◆ Material to process ◆
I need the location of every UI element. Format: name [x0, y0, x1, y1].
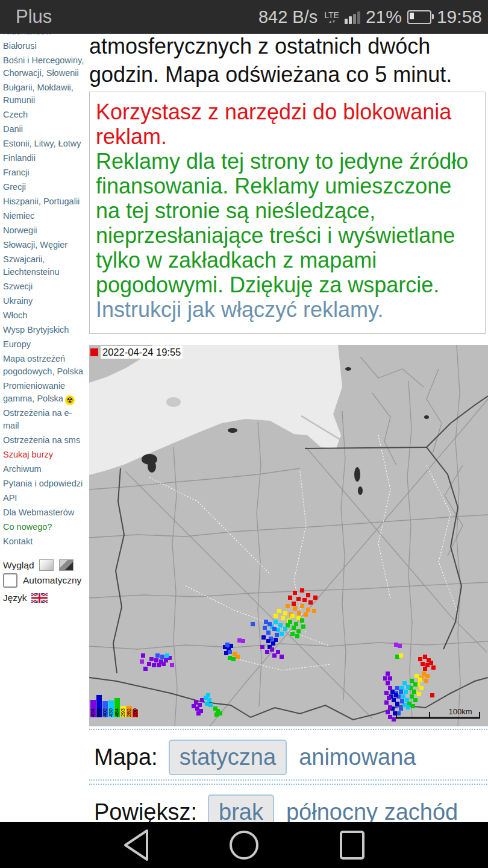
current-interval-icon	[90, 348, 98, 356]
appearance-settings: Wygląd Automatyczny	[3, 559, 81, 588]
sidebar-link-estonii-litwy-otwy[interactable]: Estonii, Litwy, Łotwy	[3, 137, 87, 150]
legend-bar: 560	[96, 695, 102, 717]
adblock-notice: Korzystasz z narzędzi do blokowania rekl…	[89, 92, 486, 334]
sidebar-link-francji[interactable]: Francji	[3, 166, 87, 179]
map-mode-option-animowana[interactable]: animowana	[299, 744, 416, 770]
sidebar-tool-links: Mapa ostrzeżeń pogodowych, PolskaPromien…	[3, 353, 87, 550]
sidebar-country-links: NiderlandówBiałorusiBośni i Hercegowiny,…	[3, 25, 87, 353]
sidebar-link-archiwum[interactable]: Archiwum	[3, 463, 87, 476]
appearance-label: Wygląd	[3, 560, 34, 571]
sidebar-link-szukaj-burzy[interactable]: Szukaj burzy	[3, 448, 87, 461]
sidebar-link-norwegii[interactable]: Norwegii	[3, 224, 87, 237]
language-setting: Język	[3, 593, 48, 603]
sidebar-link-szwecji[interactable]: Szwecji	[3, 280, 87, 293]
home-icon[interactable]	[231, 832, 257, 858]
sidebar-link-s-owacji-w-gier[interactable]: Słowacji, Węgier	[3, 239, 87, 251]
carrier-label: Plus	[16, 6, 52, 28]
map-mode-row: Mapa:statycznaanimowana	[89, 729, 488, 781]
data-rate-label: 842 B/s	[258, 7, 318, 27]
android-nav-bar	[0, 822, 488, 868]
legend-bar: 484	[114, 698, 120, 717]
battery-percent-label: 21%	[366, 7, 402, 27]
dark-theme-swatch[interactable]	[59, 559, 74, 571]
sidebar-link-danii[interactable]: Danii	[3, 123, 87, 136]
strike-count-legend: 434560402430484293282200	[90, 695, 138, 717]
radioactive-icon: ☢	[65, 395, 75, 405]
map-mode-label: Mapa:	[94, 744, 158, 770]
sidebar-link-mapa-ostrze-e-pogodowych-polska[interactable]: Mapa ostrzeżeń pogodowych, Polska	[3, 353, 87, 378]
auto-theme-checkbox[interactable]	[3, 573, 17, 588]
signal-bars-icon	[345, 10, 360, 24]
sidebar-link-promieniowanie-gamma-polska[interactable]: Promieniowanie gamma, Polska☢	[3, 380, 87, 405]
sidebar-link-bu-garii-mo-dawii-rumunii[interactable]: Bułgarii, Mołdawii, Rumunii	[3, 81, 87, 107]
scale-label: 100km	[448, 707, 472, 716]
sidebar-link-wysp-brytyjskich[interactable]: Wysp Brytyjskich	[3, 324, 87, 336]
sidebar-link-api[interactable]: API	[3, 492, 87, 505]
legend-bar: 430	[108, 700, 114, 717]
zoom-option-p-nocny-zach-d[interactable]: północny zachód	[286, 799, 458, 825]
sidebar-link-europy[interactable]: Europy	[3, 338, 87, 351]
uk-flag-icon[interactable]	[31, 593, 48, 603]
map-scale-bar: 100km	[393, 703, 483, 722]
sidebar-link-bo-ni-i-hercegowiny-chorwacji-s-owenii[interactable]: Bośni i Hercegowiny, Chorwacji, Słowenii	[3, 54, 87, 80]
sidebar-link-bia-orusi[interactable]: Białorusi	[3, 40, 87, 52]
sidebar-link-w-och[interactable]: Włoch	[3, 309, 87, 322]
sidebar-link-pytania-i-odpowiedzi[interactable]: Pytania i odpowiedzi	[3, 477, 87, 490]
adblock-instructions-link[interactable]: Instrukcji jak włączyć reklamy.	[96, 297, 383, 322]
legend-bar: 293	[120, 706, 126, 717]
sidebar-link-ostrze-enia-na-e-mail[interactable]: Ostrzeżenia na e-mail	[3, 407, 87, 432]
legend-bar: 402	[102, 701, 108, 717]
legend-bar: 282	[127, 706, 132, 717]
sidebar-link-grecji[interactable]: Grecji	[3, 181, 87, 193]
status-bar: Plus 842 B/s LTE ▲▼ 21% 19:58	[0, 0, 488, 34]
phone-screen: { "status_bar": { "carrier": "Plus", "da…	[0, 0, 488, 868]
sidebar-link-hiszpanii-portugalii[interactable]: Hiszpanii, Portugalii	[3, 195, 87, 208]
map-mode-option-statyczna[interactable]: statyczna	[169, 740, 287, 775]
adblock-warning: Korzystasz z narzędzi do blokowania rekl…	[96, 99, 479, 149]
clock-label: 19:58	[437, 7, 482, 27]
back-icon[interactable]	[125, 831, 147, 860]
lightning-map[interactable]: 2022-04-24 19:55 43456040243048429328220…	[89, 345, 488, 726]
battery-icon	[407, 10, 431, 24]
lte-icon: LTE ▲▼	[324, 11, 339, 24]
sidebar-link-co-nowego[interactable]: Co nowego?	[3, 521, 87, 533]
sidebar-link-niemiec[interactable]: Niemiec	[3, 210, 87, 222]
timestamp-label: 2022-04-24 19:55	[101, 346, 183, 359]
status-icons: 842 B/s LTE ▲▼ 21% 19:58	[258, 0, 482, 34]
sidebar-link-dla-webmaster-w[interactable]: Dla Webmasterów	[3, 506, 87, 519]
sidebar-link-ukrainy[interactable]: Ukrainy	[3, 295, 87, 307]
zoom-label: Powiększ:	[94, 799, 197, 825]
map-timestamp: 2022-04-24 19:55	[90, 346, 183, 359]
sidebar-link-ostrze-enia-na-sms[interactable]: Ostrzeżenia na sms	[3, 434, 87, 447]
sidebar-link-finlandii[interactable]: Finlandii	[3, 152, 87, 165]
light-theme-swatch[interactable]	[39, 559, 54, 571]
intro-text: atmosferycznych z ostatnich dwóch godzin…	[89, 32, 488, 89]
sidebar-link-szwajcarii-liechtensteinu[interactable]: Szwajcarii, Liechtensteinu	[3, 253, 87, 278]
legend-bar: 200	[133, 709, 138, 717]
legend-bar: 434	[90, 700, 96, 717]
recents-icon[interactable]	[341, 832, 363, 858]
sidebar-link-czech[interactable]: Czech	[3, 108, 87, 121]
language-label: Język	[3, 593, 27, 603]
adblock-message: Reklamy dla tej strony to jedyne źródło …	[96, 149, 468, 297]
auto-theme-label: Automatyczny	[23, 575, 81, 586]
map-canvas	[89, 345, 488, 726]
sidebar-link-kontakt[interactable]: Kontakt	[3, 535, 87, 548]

◆ Exercise details ◆
Lines of the material that hold the word "Mapa" should be counted, and the number alone given.

◆ Exercise response ◆
4